#### Task statement
Using the data below, transcribe exactly everything from the line that contains "Find <item>right iliac" down to the line that contains "Label: <item>right lung upper lobe</item>.". Include both of those lines and none of the pictures.

#### The records
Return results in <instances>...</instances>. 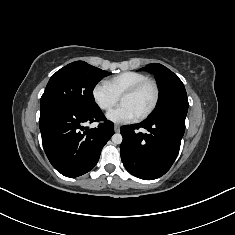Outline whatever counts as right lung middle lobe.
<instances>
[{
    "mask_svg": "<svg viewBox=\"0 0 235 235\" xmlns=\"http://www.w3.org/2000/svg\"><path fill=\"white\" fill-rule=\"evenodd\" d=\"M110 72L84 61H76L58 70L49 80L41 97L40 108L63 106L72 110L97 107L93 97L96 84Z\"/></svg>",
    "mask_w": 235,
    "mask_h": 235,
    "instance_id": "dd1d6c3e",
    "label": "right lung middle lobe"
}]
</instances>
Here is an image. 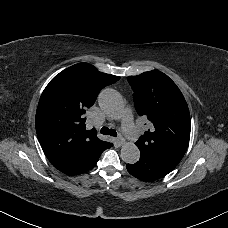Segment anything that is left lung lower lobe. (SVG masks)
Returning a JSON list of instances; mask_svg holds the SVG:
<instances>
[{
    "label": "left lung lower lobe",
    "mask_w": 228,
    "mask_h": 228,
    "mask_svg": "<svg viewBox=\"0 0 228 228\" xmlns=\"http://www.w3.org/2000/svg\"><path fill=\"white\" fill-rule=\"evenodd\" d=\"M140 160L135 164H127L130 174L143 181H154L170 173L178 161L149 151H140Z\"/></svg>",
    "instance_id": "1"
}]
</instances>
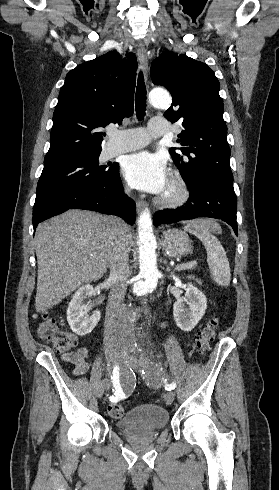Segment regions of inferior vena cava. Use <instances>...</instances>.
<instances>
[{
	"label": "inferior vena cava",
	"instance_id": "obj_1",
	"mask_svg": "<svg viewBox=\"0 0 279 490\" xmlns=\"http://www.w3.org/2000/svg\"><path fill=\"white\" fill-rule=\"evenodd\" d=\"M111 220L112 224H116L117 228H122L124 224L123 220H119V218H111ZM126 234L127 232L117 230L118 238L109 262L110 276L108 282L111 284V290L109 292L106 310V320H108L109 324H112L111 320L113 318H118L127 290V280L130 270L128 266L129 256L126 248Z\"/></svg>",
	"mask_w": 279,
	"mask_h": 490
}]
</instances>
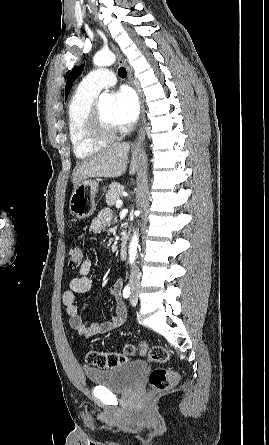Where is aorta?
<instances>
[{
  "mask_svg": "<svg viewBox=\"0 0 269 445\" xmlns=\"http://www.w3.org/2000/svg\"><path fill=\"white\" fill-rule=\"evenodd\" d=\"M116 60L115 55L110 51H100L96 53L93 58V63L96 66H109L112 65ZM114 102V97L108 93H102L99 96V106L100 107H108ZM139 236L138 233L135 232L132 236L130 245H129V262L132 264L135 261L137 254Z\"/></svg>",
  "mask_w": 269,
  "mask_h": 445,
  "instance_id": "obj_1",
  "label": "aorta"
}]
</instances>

---

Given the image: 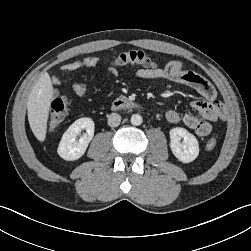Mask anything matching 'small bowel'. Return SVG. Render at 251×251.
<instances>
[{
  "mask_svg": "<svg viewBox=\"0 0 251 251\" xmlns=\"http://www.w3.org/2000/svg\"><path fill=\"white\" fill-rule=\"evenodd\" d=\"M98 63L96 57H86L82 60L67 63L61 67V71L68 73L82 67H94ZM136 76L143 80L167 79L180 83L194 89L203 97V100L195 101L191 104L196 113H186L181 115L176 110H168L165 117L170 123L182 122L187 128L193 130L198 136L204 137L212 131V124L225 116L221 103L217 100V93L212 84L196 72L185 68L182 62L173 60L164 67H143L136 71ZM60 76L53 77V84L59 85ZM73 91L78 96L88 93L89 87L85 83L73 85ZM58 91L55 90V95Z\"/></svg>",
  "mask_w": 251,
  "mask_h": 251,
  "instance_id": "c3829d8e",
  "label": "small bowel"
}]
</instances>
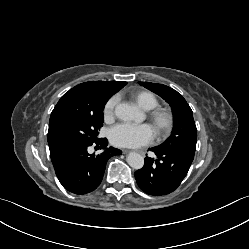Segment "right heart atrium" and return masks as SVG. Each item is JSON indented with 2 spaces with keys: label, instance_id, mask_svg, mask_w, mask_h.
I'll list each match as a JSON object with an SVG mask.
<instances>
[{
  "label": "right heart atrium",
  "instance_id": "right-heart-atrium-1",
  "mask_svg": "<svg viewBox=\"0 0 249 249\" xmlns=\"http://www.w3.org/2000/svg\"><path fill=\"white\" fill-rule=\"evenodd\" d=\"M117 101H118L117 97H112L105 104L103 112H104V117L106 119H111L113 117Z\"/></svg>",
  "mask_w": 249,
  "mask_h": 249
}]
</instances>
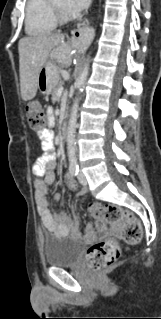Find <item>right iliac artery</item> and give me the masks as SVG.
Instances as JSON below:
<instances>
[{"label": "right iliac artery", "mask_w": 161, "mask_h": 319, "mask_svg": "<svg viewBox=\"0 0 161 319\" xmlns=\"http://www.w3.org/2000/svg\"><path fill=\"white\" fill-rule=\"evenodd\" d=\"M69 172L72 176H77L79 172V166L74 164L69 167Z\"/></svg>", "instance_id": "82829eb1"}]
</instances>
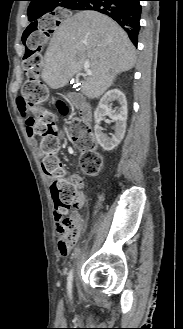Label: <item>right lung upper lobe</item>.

---

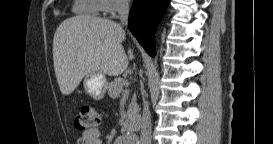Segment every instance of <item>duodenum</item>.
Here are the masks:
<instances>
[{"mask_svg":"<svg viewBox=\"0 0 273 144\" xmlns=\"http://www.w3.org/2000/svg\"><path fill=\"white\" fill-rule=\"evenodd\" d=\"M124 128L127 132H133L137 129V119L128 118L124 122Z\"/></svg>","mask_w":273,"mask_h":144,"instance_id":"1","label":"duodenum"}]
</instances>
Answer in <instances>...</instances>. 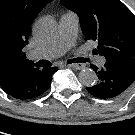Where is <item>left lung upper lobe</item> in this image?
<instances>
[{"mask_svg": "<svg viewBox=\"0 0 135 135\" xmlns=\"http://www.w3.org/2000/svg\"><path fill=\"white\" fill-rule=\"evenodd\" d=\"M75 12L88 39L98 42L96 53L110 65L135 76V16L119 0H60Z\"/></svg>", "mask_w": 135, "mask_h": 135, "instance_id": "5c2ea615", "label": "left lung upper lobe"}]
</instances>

#### Answer to the problem
Find <item>right iliac artery</item> and give me the masks as SVG.
Instances as JSON below:
<instances>
[{"label": "right iliac artery", "mask_w": 161, "mask_h": 319, "mask_svg": "<svg viewBox=\"0 0 161 319\" xmlns=\"http://www.w3.org/2000/svg\"><path fill=\"white\" fill-rule=\"evenodd\" d=\"M69 172L72 176H77L79 172V166L74 164L69 167Z\"/></svg>", "instance_id": "82829eb1"}]
</instances>
Label: <item>right lung upper lobe</item>.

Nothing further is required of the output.